A "tale of the tribe" (Ezra Pound's phrase for his own longer work), "Park Songs" is set during a single day in a down-and-out Midwestern city park where people from all walks of life gather. In this small green space amidst a great gray city, the park provides a refuge for its caretaker (and resident poet), street preachers, retirees, moms, hustlers, and teenagers. Interspersed with blues songs, the community speaks through poetic monologues and conversations, while the homeless provide the introductory chorus--and all of their voices become one great epic tale of comedy and tragedy.

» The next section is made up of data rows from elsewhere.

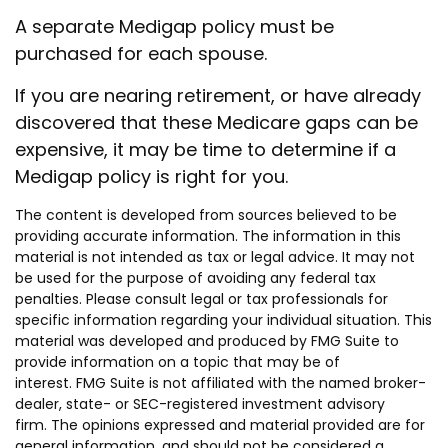
A separate Medigap policy must be
purchased for each spouse.
If you are nearing retirement, or have already
discovered that these Medicare gaps can be
expensive, it may be time to determine if a
Medigap policy is right for you.
The content is developed from sources believed to be
providing accurate information. The information in this
material is not intended as tax or legal advice. It may not
be used for the purpose of avoiding any federal tax
penalties. Please consult legal or tax professionals for
specific information regarding your individual situation. This
material was developed and produced by FMG Suite to
provide information on a topic that may be of
interest. FMG Suite is not affiliated with the named broker-
dealer, state- or SEC-registered investment advisory
firm. The opinions expressed and material provided are for
general information, and should not be considered a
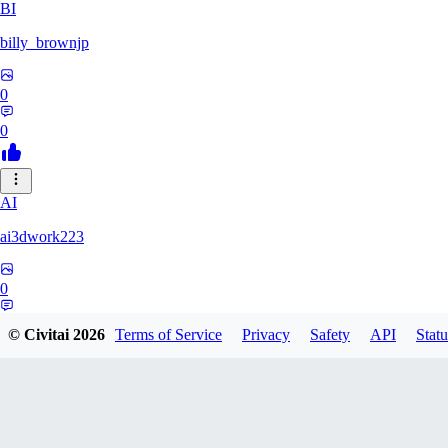
BI
billy_brownjp
0
0
AI
ai3dwork223
0
0
© Civitai
2026
Terms of Service
Privacy
Safety
API
Statu
RA
Ray_Liang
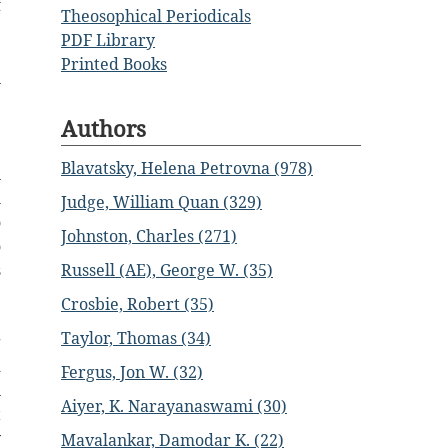
f
Theosophical Periodicals
e
PDF Library
e
Printed Books
n
e
Authors
e
e
Blavatsky, Helena Petrovna (978)
n
h
Judge, William Quan (329)
o
Johnston, Charles (271)
o
Russell (AE), George W. (35)
s
e
Crosbie, Robert (35)
e
Taylor, Thomas (34)
g
d
Fergus, Jon W. (32)
n
Aiyer, K. Narayanaswami (30)
t
y
Mavalankar, Damodar K. (22)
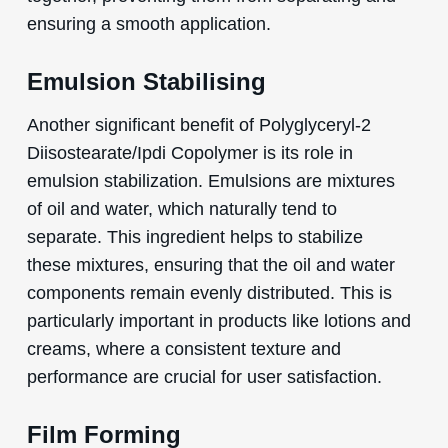
ensuring a smooth application.
Emulsion Stabilising
Another significant benefit of Polyglyceryl-2
Diisostearate/Ipdi Copolymer is its role in
emulsion stabilization. Emulsions are mixtures
of oil and water, which naturally tend to
separate. This ingredient helps to stabilize
these mixtures, ensuring that the oil and water
components remain evenly distributed. This is
particularly important in products like lotions and
creams, where a consistent texture and
performance are crucial for user satisfaction.
Film Forming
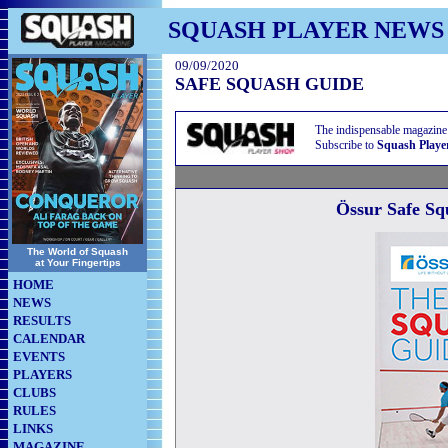
SQUASH PLAYER NEWS
09/09/2020
SAFE SQUASH GUIDE
The indispensable magazine
Subscribe to
Squash Playe
Össur Safe S
The World of Squash
at Your Fingertips
HOME
NEWS
RESULTS
CALENDAR
EVENTS
PLAYERS
CLUBS
RULES
LINKS
MAGAZINE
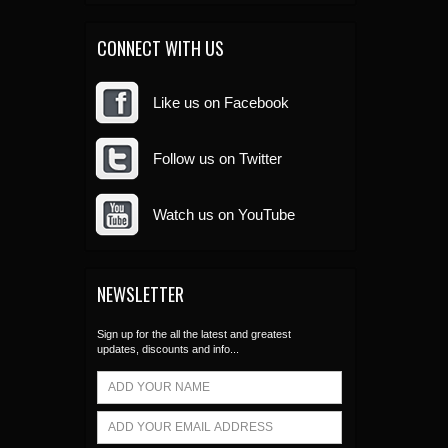
CONNECT WITH US
Like us on Facebook
Follow us on Twitter
Watch us on YouTube
NEWSLETTER
Sign up for the all the latest and greatest
updates, discounts and info...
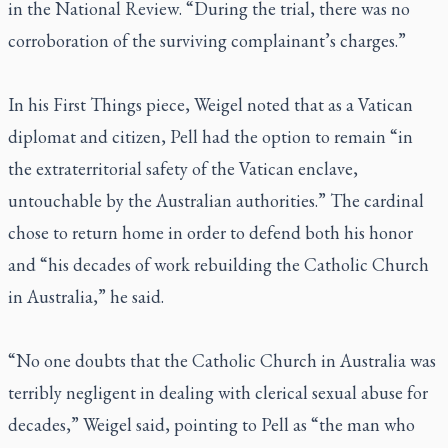
in the
National Review
. “During the trial, there was no
corroboration of the surviving complainant’s charges.”
In his
First Things
piece, Weigel noted that as a Vatican
diplomat and citizen, Pell had the option to remain “in
the extraterritorial safety of the Vatican enclave,
untouchable by the Australian authorities.” The cardinal
chose to return home in order to defend both his honor
and “his decades of work rebuilding the Catholic Church
in Australia,” he said.
“No one doubts that the Catholic Church in Australia was
terribly negligent in dealing with clerical sexual abuse for
decades,” Weigel said, pointing to Pell as “the man who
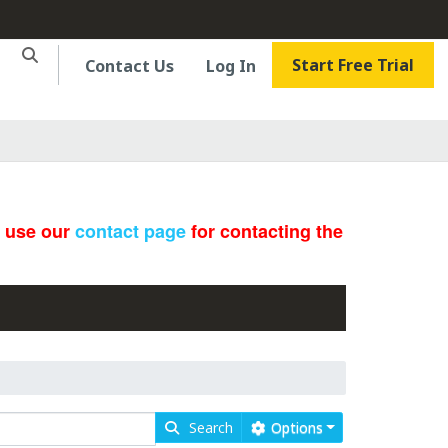
Start Free Trial
Contact Us
Log In
e use our
contact page
for contacting the
Search
Options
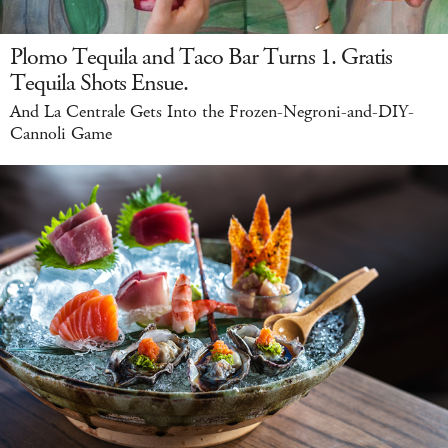
Plomo Tequila and Taco Bar Turns 1. Gratis
Tequila Shots Ensue.
And La Centrale Gets Into the Frozen-Negroni-and-DIY-
Cannoli Game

Full of unexpected humor, hard-won wisdom, righteous (but sometimes misplaced) anger, and sly tenderness, their stories show us how people learn to live with mistakes and make connections in an antisocial world. As the poem/play engages us in their pain and joy--and the goofy delight of being human--it makes a quietly soulful statement about acceptance and community in our lives.
David Budbill has worked as a carpenter's apprentice, short order cook, day laborer, and occasional commentator on NPR's "All Thing Considered." His poems can often be heard on Garrison Keillor's "Writer's Almanac" and his books include the best-selling "Happy Life" (Copper Canyon Press) and "Judevine," a collection of narrative poems that forms the basis for the play "Judevine," which has been performed in twenty-two states. Born in Cleveland, Ohio, Budbill now lives in the mountains of northern Vermont.
R. C. Irwin, whose absurdist and nostalgic work provides the set design for "Park Songs," teaches at San Francisco City College.